Para aprovarem a proposta, eles precisam de maioria simples, ou seja, 41 votos. A margem está apertada, já que 42 senadores declararam que votarão a favor da reforma. São 23 senadores contra e os outros 16 que não declararam seu voto. Romero Jucá (PMDB-RR), líder do governo, confirmou que querem colocar para votação já na terça, 11, mesmo que vá coincidir com a análise da denúncia contra Temer na CCJ da Câmara. O interesse do líder do governo é aprovar a reforma trabalhista o quanto antes.

E no STF, ações também apontando para a aprovação da reforma trabalhista

E nessa mesma segunda, a presidente do Supremo Tribunal Federal (STF), ministra Cármen Lúcia, julgou inviável um mandado de segurança pedido por Lindbergh Faria (PT-RJ) e assinado por mais 17 senadores da oposição que pretendia suspender a votação do projeto de reforma trabalhista por 20 dias.

Até o final dessa semana, é possível que a reforma trabalhista tenha sido aprovada. Ao mesmo tempo, é possível que Temer esteja ainda mais próximo de sua queda. E como os aqui de baixo ficam?

As grandes centrais sindicais, frente a todo esse cenário que está colocado, de um vazio no governo mas também uma pressa em aprovar os ataques, já deveriam ter chamado um novo dia de greve geral. Hoje ocorreu em São Paulo uma manifestação contra a reforma trabalhista, chamada pela Frente Povo Sem Medo, na qual ficou nítida a ausência das centrais sindicais que nada mobilizaram para o ato, repetindo assim de um lado a traição da Força Sindical e, de outro, o corpo mole da CUT e a CTB.

Mesmo que a reforma trabalhista seja aprovada, isso não pode ser tomado como uma derrota definitiva. Ainda é possível barrar a reforma da previdência – a mãe de todas as reformas – e se faz cada dia mais urgente exigir que as centrais rompam com a conivência. As trabalhadoras e trabalhadores precisam organizar toda sua raiva e lutar não para antecipar eleições, mas sim pela construção de um meio que possa revogar a reformas trabalhista, caso aprovada nessa semana, e também todas as reformas já aprovadas, como a PEC 55, a terceirização irrestrita, a reforma do Ensino Médio, que possa estatizar todas as empresas envolvidas nos escândalos de corrupção.

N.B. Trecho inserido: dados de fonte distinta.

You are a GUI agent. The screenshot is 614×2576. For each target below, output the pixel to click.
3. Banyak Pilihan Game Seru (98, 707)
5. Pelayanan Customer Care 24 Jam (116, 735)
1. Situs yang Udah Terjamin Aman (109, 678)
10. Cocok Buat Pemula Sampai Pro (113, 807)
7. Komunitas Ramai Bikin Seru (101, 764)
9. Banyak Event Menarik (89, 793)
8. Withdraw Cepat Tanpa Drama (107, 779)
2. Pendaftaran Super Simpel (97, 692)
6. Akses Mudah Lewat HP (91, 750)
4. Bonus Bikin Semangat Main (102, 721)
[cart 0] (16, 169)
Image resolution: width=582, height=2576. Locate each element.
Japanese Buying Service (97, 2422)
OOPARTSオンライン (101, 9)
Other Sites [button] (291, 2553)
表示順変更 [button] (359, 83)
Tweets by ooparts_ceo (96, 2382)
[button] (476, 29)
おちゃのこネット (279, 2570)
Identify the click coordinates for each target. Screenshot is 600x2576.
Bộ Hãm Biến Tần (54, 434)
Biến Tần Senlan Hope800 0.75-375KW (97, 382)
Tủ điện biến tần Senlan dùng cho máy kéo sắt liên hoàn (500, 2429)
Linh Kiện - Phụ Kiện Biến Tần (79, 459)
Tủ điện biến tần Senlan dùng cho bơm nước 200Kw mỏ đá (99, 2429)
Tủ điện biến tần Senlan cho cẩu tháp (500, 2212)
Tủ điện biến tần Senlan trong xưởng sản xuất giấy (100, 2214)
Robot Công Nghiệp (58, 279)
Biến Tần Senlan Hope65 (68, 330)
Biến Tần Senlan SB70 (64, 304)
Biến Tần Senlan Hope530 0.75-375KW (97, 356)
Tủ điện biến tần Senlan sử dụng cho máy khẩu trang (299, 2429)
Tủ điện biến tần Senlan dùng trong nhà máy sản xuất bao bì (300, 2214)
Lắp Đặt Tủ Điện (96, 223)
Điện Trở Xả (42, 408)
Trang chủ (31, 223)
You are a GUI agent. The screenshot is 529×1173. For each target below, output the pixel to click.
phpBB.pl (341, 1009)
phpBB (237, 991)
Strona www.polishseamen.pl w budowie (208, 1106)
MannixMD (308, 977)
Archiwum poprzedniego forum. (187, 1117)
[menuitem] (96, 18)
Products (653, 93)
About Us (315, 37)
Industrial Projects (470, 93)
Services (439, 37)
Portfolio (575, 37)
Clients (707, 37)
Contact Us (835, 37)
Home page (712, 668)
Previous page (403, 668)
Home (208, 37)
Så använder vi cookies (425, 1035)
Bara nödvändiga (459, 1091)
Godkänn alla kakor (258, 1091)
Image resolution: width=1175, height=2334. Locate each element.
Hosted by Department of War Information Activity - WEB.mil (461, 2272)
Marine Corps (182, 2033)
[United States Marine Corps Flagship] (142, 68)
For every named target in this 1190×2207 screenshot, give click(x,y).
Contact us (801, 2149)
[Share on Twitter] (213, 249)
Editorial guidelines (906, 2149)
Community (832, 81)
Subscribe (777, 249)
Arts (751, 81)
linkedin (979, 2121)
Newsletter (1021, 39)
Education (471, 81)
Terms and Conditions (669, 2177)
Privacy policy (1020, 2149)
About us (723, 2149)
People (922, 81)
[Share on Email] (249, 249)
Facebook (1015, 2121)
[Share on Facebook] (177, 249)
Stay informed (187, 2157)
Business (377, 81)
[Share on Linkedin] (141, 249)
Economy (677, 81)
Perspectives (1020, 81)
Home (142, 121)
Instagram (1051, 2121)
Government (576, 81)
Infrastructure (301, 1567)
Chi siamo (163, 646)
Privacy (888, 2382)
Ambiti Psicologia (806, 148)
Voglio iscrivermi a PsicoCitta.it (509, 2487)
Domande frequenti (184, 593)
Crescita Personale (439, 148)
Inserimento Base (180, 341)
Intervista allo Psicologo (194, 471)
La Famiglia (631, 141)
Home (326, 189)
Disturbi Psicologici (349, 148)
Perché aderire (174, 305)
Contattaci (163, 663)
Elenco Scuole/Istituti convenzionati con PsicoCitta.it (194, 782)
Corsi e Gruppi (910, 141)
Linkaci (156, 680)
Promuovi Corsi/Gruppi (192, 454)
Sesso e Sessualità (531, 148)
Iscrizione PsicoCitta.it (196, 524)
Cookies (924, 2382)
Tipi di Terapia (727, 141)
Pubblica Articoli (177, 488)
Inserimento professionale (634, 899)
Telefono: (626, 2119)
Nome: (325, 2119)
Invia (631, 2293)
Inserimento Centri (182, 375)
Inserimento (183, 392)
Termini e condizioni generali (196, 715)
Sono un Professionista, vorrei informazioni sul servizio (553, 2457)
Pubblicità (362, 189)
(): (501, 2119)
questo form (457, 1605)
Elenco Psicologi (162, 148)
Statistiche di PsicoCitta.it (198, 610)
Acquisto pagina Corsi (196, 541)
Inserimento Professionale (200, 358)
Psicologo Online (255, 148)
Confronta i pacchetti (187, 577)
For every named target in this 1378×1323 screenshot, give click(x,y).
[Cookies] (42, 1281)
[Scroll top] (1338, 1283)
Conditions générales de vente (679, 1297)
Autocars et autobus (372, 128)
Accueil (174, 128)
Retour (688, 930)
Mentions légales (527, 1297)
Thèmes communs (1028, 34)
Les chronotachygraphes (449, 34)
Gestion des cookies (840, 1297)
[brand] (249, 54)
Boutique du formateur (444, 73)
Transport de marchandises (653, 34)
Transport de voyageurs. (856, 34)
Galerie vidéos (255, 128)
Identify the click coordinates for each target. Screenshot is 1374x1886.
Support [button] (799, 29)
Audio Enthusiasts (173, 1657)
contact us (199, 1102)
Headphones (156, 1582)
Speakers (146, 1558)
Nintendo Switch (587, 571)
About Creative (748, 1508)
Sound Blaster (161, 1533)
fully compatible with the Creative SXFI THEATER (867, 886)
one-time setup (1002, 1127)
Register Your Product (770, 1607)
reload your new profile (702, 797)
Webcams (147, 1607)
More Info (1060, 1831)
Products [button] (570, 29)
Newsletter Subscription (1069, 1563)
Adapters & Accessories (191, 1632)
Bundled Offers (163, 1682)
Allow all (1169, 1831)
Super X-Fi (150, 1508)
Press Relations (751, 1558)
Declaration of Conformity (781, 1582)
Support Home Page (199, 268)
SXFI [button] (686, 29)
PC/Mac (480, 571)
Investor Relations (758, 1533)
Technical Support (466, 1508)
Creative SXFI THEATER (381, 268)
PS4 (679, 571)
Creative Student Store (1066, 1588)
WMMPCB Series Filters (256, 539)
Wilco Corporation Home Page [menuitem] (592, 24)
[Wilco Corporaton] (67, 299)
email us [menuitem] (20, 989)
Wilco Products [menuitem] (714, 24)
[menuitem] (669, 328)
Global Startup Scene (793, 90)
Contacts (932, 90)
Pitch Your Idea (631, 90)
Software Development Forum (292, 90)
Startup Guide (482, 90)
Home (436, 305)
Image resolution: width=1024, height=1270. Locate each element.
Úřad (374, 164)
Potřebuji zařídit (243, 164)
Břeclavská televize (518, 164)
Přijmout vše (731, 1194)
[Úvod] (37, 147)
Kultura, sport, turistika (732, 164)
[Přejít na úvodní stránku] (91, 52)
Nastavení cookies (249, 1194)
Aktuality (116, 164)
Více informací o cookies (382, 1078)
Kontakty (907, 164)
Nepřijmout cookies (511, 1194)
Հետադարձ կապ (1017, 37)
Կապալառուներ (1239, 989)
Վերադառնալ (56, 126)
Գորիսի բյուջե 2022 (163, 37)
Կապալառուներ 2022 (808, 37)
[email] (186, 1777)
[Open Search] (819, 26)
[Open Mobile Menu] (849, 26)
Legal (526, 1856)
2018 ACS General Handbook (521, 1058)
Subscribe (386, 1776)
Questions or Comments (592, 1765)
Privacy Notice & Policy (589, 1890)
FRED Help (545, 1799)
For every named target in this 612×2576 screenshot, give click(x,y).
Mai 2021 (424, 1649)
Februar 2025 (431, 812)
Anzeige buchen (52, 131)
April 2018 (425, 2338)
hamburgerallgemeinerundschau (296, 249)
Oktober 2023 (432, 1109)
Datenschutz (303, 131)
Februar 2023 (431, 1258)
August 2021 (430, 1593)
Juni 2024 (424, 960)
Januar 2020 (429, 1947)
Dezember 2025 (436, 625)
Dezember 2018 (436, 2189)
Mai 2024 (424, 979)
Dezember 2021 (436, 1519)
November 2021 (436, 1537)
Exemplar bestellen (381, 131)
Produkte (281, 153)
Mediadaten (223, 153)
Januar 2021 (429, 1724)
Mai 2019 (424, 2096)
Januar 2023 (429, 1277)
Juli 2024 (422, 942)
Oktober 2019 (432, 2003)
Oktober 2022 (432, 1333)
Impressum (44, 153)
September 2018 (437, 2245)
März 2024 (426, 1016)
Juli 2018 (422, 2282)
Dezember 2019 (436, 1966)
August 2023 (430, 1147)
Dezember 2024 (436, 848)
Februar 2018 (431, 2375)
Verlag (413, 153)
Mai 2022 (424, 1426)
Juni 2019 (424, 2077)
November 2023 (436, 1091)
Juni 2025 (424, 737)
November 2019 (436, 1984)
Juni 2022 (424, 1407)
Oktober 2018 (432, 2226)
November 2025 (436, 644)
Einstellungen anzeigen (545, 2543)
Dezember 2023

Por isso propomos que a melhor saída para a crise política é impulsionar uma Assembleia Constituinte Livre e Soberana, para que não apenas votemos em um ou outro “representante” totalmente distante da realidade da população, mas que debatamos os grandes temas políticos e sociais do país e votemos em nossos deputados constituintes para construirmos as novas regras do jogo.